PVA chemical properties alter ex vivo expansion of functional mouse HSCs. a, Summary of PVA polymers used in this study and cell numbers derived from single CD34−KSL mouse HSCs after seven days culture in various PVA containing media (PVA-A to PVA-H). Cell count was performed at day 7 of culture. b, Competitive transplantation of culture-expanded cells started from 100 HSCs against to 1 × 106 whole bone marrow (BM) cells. Donor peripheral blood (PB) chimerism in recipient mice at 4 to 16 weeks post-transplantation were analyzed by flow cytometry. Statistical significance was calculated using analysis of variance (ANOVA, Tukey-Kramer). *p < 0.05, **p < 0.01; NS, not significant. c, Donor PB chimerism at 16 weeks after transplantation. Multi lineage (B cell, T cell and Myeloid) reconstitution was detected in the recipient mice by using anti-CD45R (B220), anti-CD3 and anti-Gr-1/anti-Mac-1 antibodies, respectively. Statistical significance was calculated using analysis of variance (ANOVA, Tukey-Kramer). *p < 0.05, **p < 0.01; NS, not significant. d, Secondary transplantation of PVA-cultured mouse HSCs. 1 × 106 whole bone marrow cells from primary recipient mice were transferred into lethally irradiated secondary recipient mice and chimerism in recipient mice PB was analyzed over 12-weeks. Statistical significance was calculated using ANOVA and Tukey-Kramer. **p < 0.01.
Mouse HSC culture
Mouse HSC cultures were performed as previously described (Wilkinson et al., 2020b). Briefly, mouse CD34−KSL HSCs were seeded in fibronectin (FN)-coated 96-well plates and cultured in the medium consisted with F12 medium (Life Technologies), 1% ITS-X (Life Technologies), 1% penicillin/streptomycin/glutamine (P/S/G; Life Technologies), 10 mM HEPES (Life Technologies), 0.1% PVA (348406, 363146, 363103, P8136, or 363081) or 0.1% recombinant human serum albumin (rHSA; Albumin Biosciences), 10 ng/ml recombinant mouse stem cell factor (mSCF; Peprotech) and 100 ng/ml recombinant mouse thrombopoietin (mTPO; Peprotech). Cytokines were dissolved in PVA-or rHSA-containing culture medium. Cell cultures were performed at 37 °C with 5% CO2 and 20% O2.

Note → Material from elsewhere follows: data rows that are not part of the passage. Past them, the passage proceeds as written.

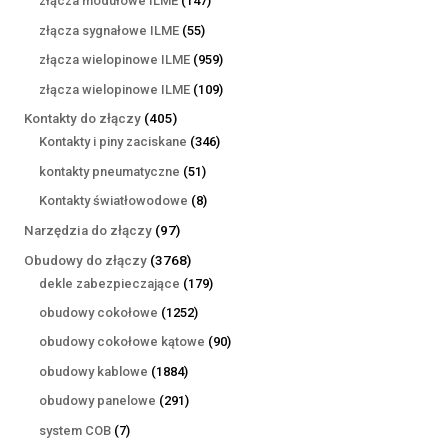
złącza modułowe ILME
147
produktów
55
złącza sygnałowe ILME
55
produktów
959
złącza wielopinowe ILME
959
produktów
109
złącza wielopinowe ILME
109
produktów
405
Kontakty do złączy
405
produktów
346
Kontakty i piny zaciskane
346
produktów
51
kontakty pneumatyczne
51
produktów
8
Kontakty światłowodowe
8
produktów
97
Narzędzia do złączy
97
produktów
3768
Obudowy do złączy
3768
produktów
179
dekle zabezpieczające
179
produktów
1252
obudowy cokołowe
1252
produkty
90
obudowy cokołowe kątowe
90
produktów
1884
obudowy kablowe
1884
produkty
291
obudowy panelowe
291
produktów
7
system COB
7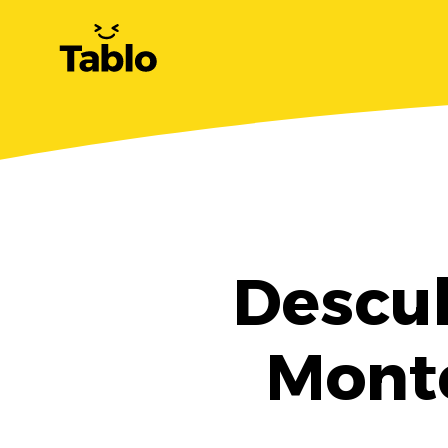
Descub
Monte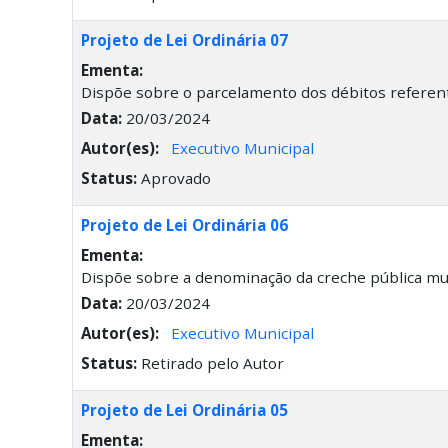
Projeto de Lei Ordinária 07
Ementa:
Dispõe sobre o parcelamento dos débitos referent
Data:
20/03/2024
Autor(es):
Executivo Municipal
Status:
Aprovado
Projeto de Lei Ordinária 06
Ementa:
Dispõe sobre a denominação da creche pública muni
Data:
20/03/2024
Autor(es):
Executivo Municipal
Status:
Retirado pelo Autor
Projeto de Lei Ordinária 05
Ementa: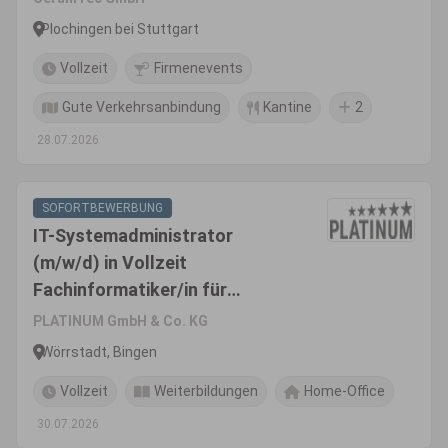
Plochingen bei Stuttgart
Vollzeit
Firmenevents
Gute Verkehrsanbindung
Kantine
2
28.07.2026
SOFORTBEWERBUNG
IT-Systemadministrator
(m/w/d) in Vollzeit
Fachinformatiker/in für
Systemintegration o.ä.
PLATINUM GmbH & Co. KG
Wörrstadt, Bingen
Vollzeit
Weiterbildungen
Home-Office
30.07.2026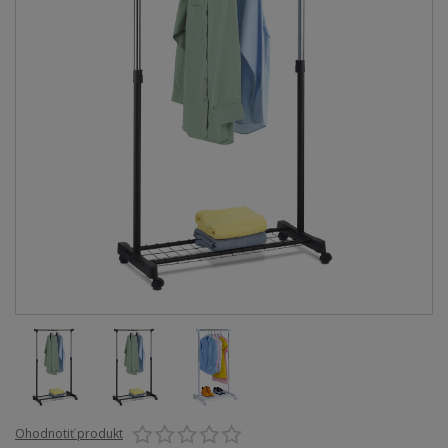
Ohodnotiť produkt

Competitive transplantation assay
Cultured HSCs derived from C57BL/6N-CD45.1 mice were transplanted with 1 × 106 whole BM cells obtained from C57BL/6N-CD45.1/ CD45.2 (F1) mice into lethally irradiated (9.5 Gy) C57BL/6N-CD45.2 mice. Peripheral blood (PB) was collected every 4 weeks after transplantation. PB mononuclear cells were stained with the combination of 7 antibodies; anti-mouse CD45.1-PE/Cy7 (Biolegend), anti-mouse CD45.2-BV421 (Biolegend), anti-mouse CD11b-PE (eBiosciences), anti-mouse Ly-6G/Ly-6C-PE (eBiosciences), anti-mouse CD45RA-APC/ eFluor780 (eBiosciences), anti-mouse CD4-APC (eBiosciences), and anti-mouse CD8-APC (eBiosciences). Cells were analyzed by FACS Aria Special Order Research Product (SORP Aria). For secondary BM transplantation, total BM cells were obtained from the primary mice and 1 × 106 cells were transferred into lethally irradiated C57BL/6N-CD45.2 mice. The chimerism was analyzed as above.
Human CD34+ cell culture and transplantation
A single donor derived CB CD34+ cells were used for each experiment. Frozen CD34+ cells were thawed and seeded into Ultra low attachment 96-well U-bottomed tissue culture plates (Corning) in PVA-containing medium consisted with IMDM (Life Technologies), 0.1% PVA (348406, 363146, 363103, P8136, 363170, 363081, 363065, 363138) or 0.1% rHSA, 1% ITS-X (Wako), 1% GlutaMax (Life Technologies), 10 mM HEPES (Life Technologies), 20 ng/ml recombinant human SCF, and 50 ng/ml recombinant human TPO. Cell cultures were performed at 37 °C with 5% CO2 and 20% O2. Medium was completely changed every 3–4 days. At day seven of culture, cells were used for cell count (using a Vi-CELL XR; Beckman Coulter), flow cytometric analysis or transplantation. For flow cytometric analysis, cells were stained with anti-human CD45RA-FITC (BioLegend), anti-human CD90-PE (BioLegend), anti-human CD34-APC (BioLegend), anti-human CD38-PE/Cy7 (BD) and Brilliant Violet 421 (BV421) conjugated anti-human CD49f (BD). Cells were analyzed by FACS Verse. For transplantation, 5 × 104 cells were cultured for 7 days in PVA-containing medium and intravenously transplanted into sub-lethally (2 Gy) irradiated NOG mice. The chimerism of human CD45+ cells in the PB and BM cells were analyzed at 16 weeks post-transplantation by flow cytometry following staining with anti-mouse CD45-PE/Cy7 (eBioscience), anti-human CD45-FITC (BD), anti-human CD19-PE (BD), anti-human CD33-APC (BD), anti-human CD3-APC/Cy7 (BioLegend), and anti-human CD34-BV421 (BD).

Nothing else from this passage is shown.